Cazuca Park / Zig Zag Park

As current ILIAD Director, Aaron Brakke, was working at Universidad Piloto in Colombia, an opportunity to work with communities in the periphery of Bogota emerged. A multilateral, long-term collaboration gave way to the construction of Zig Zag park, a place for community building in a neighborhood affected by several forms of displacement.

The city of Bogota grew south with the explosive urbanization of the Tunjuelo River basin. Many of the neighborhoods were created by people moving into the city with their families, in an exercise of insurgent planning and architecture. Today, even though many of the neighborhoods have been formalized, precarious conditions prevail for many of their inhabitants, who live among extensive mining operations, but with unpaved streets and limited access to social services. Over the years, the south of the city has received displaced population from other parts of Colombia and from Venezuela, creating diverse, and often fragmented, neighborhoods.

Neighbors do not know their neighbors and don’t feel a sense of belonging, which we evidenced in their behaviors and words.

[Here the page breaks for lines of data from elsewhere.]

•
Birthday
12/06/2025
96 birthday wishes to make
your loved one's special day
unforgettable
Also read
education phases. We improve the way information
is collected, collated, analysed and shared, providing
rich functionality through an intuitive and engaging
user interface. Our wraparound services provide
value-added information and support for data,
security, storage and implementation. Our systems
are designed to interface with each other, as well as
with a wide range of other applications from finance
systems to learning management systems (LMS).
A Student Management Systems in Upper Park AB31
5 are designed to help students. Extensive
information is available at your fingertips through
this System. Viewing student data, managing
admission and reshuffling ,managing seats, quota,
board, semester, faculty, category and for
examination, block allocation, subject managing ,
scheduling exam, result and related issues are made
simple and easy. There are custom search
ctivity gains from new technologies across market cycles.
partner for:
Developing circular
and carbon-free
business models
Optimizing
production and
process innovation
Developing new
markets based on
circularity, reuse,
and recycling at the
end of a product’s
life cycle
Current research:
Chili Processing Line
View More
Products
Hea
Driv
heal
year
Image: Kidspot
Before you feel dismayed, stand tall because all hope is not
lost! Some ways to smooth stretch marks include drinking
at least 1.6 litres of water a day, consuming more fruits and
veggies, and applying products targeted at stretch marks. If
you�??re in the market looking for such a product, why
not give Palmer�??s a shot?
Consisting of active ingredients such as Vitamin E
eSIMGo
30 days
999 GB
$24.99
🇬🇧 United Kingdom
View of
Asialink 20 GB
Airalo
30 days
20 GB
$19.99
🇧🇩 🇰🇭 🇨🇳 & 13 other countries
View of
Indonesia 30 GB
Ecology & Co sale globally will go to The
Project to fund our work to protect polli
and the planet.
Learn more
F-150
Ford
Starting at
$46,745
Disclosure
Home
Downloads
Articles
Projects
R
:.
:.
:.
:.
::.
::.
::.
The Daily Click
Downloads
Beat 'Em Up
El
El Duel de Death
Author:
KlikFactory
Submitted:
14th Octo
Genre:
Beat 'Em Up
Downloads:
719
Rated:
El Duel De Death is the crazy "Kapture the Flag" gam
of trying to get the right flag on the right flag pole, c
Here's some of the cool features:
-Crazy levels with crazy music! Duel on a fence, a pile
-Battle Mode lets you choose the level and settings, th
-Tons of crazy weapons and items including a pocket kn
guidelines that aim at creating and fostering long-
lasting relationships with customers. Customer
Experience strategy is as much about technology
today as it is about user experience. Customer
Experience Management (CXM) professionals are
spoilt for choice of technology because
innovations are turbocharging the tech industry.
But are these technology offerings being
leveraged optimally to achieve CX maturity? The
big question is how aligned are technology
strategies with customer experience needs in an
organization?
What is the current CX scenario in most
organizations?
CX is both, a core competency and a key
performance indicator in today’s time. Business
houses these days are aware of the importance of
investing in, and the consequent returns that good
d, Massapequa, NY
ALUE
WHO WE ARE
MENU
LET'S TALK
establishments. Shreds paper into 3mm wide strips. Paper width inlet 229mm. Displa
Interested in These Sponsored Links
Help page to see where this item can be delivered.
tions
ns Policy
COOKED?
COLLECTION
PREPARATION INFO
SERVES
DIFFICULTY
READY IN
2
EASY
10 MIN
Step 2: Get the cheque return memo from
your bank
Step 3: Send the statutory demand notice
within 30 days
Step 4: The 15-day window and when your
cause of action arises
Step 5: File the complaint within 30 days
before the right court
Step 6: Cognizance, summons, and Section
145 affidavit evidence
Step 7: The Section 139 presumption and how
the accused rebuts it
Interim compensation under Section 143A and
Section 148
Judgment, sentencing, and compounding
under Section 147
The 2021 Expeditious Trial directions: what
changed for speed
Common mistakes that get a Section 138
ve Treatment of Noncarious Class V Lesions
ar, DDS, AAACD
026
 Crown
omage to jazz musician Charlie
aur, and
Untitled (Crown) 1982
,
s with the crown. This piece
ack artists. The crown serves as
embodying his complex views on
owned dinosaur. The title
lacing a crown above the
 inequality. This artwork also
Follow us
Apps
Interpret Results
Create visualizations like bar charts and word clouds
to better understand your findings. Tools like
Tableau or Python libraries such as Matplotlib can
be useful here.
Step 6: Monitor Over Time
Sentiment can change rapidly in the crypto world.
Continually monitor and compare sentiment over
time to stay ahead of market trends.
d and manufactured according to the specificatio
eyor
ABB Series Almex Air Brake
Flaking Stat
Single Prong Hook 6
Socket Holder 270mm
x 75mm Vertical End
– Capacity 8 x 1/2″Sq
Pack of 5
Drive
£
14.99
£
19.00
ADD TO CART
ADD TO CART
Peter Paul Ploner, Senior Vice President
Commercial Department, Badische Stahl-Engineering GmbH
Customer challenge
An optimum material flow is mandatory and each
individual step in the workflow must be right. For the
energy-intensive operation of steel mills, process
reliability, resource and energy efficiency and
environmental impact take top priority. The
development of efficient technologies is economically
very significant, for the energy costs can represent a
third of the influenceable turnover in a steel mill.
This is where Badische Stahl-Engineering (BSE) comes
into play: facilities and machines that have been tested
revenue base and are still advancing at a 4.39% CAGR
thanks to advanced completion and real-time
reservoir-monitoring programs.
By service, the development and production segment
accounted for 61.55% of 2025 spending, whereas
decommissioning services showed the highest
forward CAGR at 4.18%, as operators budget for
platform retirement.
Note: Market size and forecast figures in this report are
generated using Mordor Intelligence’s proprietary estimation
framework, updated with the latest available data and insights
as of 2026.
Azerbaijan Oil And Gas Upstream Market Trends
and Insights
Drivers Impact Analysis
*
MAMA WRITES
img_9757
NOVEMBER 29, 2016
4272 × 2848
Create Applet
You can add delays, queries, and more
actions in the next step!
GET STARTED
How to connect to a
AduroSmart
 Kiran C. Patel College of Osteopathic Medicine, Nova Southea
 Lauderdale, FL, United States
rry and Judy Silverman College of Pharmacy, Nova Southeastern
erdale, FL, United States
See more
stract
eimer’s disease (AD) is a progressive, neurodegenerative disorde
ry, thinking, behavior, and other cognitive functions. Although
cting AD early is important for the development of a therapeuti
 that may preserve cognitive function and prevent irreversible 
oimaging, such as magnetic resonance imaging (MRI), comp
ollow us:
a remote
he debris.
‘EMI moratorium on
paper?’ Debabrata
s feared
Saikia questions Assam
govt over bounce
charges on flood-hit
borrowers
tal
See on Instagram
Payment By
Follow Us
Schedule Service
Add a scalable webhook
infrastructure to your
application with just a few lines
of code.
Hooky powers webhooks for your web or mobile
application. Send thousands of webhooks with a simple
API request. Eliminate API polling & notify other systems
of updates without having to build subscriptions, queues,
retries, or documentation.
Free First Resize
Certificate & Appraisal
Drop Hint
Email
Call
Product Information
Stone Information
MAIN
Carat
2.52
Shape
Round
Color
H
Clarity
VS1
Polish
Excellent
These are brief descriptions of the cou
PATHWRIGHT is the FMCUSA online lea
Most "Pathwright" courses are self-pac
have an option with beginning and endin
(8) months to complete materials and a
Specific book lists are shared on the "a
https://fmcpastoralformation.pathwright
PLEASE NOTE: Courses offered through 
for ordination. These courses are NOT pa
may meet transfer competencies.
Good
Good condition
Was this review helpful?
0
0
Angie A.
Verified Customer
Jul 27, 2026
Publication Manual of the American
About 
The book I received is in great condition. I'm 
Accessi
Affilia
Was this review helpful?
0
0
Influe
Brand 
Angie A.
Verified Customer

We identified that many of them did not feel as if they had a community, nor that they had sufficient space to gather. We started working with a local community organization that promotes schooling by providing food and after-school learning support for children. We worked with them to identify a “leftover” space that was left vacant and had become a repository for construction debris in the neighborhood. Our aim was to develop a sense of solidarity and empowerment amongst residents so that they could take action to transform the built environment. We felt that if we could activate a public space together, new dynamics would emerge.

The project was developed through the synergy of many actors who abided by the methodology of Participatory Action Research, as developed by Orlando Fals Borda. The intervention involved several steps, including 1) Mapping the territory, 2) a workshop to Identify problems and needs, 3) a Dream Workshop to develop a list of objectives and collective dreams, 4) a Design ideas workshop to develop ideas for physical space, 5) the design of the park, 6) Crowd Funding, 7) Educational courses on construction with SENA (a public technical education institution) and 8) Construction.

This process has taken nearly five years and the investment in people and in the space is starting to feel like it has paid off and is reaping the reward. Residents of all ages are coming together to use this space. This has become a ‘place’ in the neighborhood to play, talk and build community.

This project was recognized in the I Biennial of Public Space of Bogota in August 2019.